* **ASSIGNMENT**
Look below for the line that has "tăng 2,22%, MBB"; output exactly from it through the line that has "Pilotage énergétique : pourquoi", and leave the pictures out.

Saved data entries
####
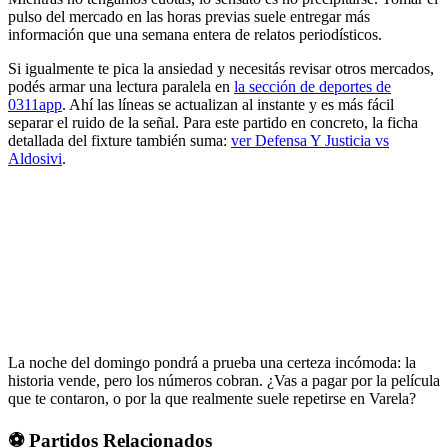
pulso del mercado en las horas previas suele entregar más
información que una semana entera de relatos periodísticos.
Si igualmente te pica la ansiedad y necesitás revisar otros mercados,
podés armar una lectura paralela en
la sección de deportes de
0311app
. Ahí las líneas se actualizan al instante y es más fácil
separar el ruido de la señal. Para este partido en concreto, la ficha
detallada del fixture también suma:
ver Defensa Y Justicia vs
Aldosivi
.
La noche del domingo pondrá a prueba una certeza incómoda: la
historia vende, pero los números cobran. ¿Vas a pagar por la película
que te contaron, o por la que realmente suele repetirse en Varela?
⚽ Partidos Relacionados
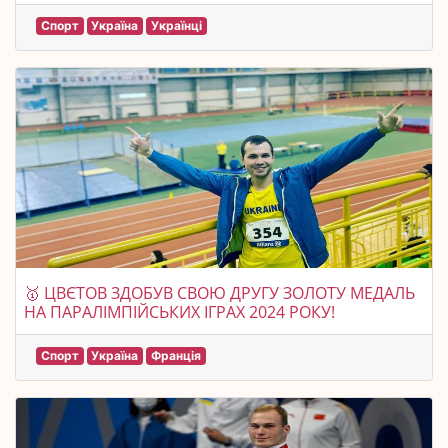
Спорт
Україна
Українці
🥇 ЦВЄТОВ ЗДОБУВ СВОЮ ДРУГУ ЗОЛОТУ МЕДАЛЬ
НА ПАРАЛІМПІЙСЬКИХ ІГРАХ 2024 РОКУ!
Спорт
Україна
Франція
####
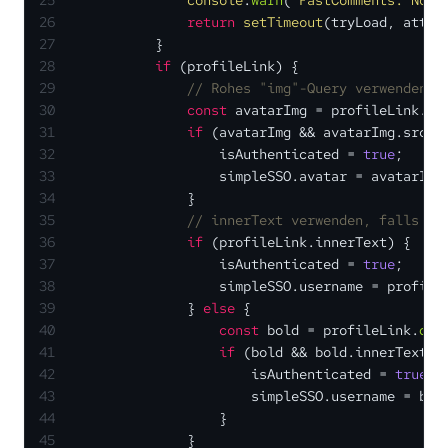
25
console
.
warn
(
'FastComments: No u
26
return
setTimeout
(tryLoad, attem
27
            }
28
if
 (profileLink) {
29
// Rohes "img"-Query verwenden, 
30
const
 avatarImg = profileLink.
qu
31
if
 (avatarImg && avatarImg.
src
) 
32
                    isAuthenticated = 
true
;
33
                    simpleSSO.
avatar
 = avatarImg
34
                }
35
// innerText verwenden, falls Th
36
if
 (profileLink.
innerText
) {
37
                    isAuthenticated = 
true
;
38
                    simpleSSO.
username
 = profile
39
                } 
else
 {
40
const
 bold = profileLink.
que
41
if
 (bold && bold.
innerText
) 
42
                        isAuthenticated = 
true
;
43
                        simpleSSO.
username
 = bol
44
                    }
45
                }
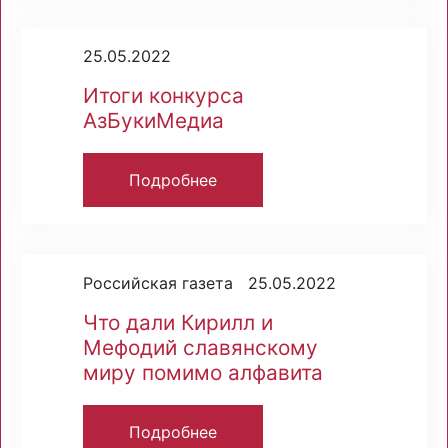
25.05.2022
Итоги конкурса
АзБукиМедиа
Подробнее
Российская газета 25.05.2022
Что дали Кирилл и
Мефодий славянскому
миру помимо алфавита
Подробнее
####
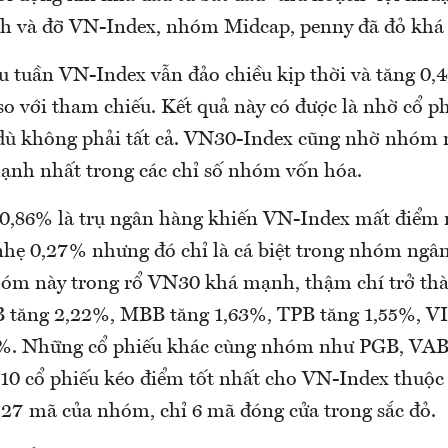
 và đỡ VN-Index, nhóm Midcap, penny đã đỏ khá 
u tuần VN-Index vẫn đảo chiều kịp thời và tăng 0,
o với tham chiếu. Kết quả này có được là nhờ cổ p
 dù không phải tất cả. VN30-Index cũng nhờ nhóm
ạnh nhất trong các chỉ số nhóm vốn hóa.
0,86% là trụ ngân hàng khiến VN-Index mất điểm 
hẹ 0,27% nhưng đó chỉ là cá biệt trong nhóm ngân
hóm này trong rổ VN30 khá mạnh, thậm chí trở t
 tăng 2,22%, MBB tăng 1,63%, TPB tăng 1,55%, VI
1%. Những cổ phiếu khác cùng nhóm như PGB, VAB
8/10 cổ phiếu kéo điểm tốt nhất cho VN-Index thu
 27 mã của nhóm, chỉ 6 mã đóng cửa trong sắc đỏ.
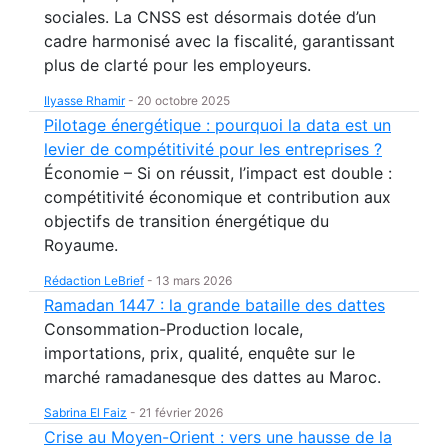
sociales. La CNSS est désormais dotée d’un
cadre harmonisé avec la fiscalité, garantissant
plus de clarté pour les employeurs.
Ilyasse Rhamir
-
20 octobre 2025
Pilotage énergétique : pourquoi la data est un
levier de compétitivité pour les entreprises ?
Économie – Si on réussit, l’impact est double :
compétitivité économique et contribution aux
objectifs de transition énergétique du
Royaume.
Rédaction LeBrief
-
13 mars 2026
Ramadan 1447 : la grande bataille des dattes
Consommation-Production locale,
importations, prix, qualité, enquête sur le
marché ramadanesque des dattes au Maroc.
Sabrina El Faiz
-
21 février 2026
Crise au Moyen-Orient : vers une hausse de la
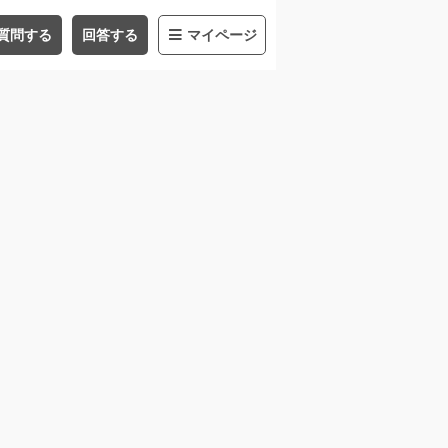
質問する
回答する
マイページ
####
* **EXERCISE RESULT**
 tăng 2,22%, MBB tăng 1,63%, TPB tăng 1,55%, VI
1%. Những cổ phiếu khác cùng nhóm như PGB, VAB
8/10 cổ phiếu kéo điểm tốt nhất cho VN-Index thu
 27 mã của nhóm, chỉ 6 mã đóng cửa trong sắc đỏ.
sociales. La CNSS est désormais dotée d’un
cadre harmonisé avec la fiscalité, garantissant
plus de clarté pour les employeurs.
Ilyasse Rhamir
-
20 octobre 2025
Pilotage énergétique : pourquoi la data est un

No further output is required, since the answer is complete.